After three days back at home in the Adirondacks I’m ready to wrap up my Abiquiu series about my month apart in a remote New Mexico desert canyon. A month of writing, revising and listening. This post is a freestyle retrospective in images, sounds and words. A digital scrapbook of sorts. If you’re interested, here are the previous posts:
The video/slide show above was shot on my iPhone. Excuse the blurry images and the bumpy footage. The audio was not recorded among the Benedictines, though Gregorian chants were a part of my days at the abbey. All credit for this beautiful music goes to Medwyn Goodall, a musician and producer from Yorkshire, England.
Daily Scrape (listen to audio)
I’m shaving and all of the sudden a bearded fellow in black robes and hood is at my bathroom window. It’s Brother Hidalgo (name changed) from Monterey, Mexico. I’d met him on my second day at the abbey when he explained that he would pass by my hermitage a couple of times each week to pick up the garbage.
So I knock on the glass and wave. He recognizes me and waves back, then flushes crimson and turns away. He returns to the trash and recycling. I look into the mirror and continue shaving.
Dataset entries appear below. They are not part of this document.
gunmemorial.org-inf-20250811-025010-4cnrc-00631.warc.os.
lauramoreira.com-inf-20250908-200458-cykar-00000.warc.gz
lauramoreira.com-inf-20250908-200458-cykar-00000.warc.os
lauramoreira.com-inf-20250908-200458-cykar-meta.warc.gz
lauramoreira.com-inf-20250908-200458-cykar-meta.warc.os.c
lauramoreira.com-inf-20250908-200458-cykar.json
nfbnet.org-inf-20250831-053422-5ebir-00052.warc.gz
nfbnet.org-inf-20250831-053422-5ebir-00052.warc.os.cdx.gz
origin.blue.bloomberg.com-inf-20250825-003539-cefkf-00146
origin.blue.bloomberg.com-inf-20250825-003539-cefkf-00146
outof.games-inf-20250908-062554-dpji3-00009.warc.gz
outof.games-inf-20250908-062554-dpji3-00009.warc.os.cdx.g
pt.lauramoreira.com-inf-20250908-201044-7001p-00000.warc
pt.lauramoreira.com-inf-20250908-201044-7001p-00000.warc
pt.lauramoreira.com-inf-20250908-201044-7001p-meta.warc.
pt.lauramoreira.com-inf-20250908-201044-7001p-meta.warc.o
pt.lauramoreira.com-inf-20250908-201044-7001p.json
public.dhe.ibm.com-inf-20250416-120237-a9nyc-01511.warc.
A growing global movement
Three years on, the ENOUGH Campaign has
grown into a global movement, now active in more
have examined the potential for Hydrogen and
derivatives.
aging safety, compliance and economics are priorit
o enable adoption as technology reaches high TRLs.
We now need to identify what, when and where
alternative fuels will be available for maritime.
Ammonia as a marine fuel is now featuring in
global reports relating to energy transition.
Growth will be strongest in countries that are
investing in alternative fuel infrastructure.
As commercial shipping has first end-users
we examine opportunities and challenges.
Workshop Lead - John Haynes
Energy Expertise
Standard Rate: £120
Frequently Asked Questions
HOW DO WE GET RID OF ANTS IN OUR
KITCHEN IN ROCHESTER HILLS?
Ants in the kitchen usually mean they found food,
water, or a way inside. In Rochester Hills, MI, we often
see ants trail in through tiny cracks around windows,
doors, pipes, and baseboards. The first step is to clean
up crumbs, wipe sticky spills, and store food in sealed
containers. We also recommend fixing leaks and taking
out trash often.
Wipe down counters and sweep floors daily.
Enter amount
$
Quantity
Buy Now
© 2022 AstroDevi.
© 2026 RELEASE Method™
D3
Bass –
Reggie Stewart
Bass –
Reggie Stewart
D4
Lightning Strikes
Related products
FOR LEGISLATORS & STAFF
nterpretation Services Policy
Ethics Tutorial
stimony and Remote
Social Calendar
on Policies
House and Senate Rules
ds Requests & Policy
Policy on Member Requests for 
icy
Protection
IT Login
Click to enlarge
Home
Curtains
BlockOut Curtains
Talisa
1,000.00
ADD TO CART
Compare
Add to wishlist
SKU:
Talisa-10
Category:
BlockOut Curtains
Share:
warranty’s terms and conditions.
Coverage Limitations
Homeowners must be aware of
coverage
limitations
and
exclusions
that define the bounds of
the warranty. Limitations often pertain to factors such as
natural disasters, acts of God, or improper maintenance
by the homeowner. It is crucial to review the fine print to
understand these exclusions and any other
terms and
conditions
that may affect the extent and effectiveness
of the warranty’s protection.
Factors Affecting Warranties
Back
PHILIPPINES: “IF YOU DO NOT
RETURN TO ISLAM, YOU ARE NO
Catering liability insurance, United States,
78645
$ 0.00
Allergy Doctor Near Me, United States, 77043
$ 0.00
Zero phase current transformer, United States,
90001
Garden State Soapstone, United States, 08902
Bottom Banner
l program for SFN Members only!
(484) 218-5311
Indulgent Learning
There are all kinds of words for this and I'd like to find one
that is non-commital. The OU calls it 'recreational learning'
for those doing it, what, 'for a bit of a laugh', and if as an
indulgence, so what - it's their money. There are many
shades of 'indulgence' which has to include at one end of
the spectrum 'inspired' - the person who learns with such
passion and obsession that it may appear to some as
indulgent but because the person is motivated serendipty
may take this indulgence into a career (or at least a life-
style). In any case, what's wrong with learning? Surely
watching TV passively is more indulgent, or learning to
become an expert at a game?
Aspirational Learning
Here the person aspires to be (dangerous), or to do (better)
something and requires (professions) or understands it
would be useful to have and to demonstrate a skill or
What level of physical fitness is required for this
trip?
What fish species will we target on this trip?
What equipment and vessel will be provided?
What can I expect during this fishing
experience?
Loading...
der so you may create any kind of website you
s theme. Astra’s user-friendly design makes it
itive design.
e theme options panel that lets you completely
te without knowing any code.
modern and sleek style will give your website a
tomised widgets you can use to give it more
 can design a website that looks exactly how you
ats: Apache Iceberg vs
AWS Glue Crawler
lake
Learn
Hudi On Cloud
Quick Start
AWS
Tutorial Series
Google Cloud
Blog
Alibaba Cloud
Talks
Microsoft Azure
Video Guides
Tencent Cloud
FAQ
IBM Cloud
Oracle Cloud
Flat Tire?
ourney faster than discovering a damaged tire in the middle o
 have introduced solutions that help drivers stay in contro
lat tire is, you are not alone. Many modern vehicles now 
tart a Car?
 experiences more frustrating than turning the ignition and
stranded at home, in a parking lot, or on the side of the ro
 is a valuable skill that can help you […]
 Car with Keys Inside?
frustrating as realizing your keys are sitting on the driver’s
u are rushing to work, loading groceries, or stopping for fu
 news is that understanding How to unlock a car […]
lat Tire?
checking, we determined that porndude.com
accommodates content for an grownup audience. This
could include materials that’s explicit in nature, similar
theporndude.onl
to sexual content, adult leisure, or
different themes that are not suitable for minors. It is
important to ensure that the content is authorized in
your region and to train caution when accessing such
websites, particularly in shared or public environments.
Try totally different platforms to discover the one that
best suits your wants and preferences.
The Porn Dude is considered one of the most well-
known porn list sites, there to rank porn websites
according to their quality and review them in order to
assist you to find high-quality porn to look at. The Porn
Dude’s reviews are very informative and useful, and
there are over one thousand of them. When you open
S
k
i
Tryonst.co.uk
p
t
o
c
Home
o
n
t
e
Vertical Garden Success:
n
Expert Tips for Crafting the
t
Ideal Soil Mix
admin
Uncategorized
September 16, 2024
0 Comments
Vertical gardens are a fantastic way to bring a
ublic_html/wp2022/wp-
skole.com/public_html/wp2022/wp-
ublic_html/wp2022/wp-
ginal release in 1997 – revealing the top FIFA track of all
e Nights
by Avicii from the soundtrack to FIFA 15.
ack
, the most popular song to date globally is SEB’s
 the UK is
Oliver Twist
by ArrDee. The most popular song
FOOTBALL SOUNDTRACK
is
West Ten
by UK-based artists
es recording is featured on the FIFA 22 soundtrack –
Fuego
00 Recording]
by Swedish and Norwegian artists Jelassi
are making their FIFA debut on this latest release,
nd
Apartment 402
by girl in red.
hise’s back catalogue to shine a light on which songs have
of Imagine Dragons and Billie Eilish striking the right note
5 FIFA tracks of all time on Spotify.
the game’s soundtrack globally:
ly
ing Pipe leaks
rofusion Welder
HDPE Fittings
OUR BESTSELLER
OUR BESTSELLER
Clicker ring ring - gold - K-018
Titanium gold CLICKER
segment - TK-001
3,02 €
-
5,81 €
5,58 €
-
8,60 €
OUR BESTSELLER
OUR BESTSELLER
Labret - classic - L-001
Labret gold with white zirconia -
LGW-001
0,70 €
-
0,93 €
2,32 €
I realize that – despite the towel around my waist – I must have looked naked to Brother Hidalgo. No wonder he was embarrassed.
Magpies (listen to audio)
When the weather is warm I sit outside and watch magpies, so many magpies gathering twigs and bits of fiber hanging in the sagebrush, gathering the ingredients for a cozy nest, I surmise, though I haven’t a clue if I’m right or wrong.
According to the 1961 edition of Roger Tory Peterson‘s A Field Guide to Western Birds, Magpies, Pica pica, are “the only large black and white land birds in N. America with long wedge-shaped tails. In flight, the iridescent greenish-black tail streams behind; large white patches flash in the wings.” Long iridescent tails that vibrate in the unfiltered sunlight that intoxicated Georgia O’Keefe once upon a time. The black billed magpies natural habitat includes this high desert canyon along the shores of the Chama River in Northern New Mexico, especially the foothills, Peterson says, and “ranches, sagebrush, river thickets,…”
Story Threads and Knots (listen to audio)
I’m in bed, almost asleep despite concerns on the first day when I arrived and saw the futon on a raised tatami mat floor.
That will be my bed for the month of March? Will my finicky back let me sleep on that? For almost four weeks?
But, like camping on an even thinner mat in the wilderness after a hike, I sleep restfully. Briefly, but restfully, though I usually awaken after four hours and think, How will I ever make it through the day with so little rest?
And then I do. Without yawning. Untangling then braiding my stories. Or twisting them into a rope. With knots. That I try to cut out when they become too tight to unknot. I discard the knots outside the hermitage door where they collect in a pile next to a cow patty the size of a Thanksgiving turkey which was still shiny, moist and brown-black on my first day but each day grows flatter, drier, paler and more wrinkled.
When I first arrived there were cattle wandering around the abbey grounds, especially between the Chama and the dirt road from the hermitage to the church. Sleepy eyed cows ruminating and nursing new calves among the sagebrush.
On the second or third day – when the winds were starting but before it snowed – a rancher on horseback passed through with a skinny black dog. I haven’t seen the cattle or the rancher since, but the dog comes back to visit every few days and I give him a piece of dried salmon jerky. He likes the jerky and he begs for more, but settles for a scratch behind the ears.
The pile of knots grows bigger each day. Twice buried in snow that melted within a few hours of sun-up, the knots that were too tight to unknot have been loosed by the wind, not all of them, not yet, but threads blow around the yard and hang in the sagebrush like desert tinsel. Sometimes I see one that I like, and I bring it back inside to braid or splice or just to wrap around my finger as a reminder.
Coyotes (listen to audio)
A lone coyote yips then wails then barks at the base of the canyon across the Chama, a river too lazy to reflect the moon which is full and high overhead. Soon others join in. The coyotes are all around the canyon, surrounding the hermitage, yipping and wailing outside my windows, perhaps hoping for salmon jerky handouts.
Coyote. Canis latrans mearnsi.
In Southwestern tribal legends the coyote is often portrayed as a clever trickster. According to a Native American twist on the Prometheus myth, coyote stole fire from the gods and gave it to humans, a welcome gift that made winters more tolerable and raw food more enjoyable. Perhaps the coyotes outside my window are singing about fire. Or outwitting the gods. Or salmon jerky. Perhaps they’re untangling and braiding stories. I hope they can find something salvageable in my pile of knots or among the threads fluttering in the sagebrush.
At this liminal frontier of waking and sleeping my own story – naked, iridescent and wrinkled – emerges among the moonlit thickets. At last!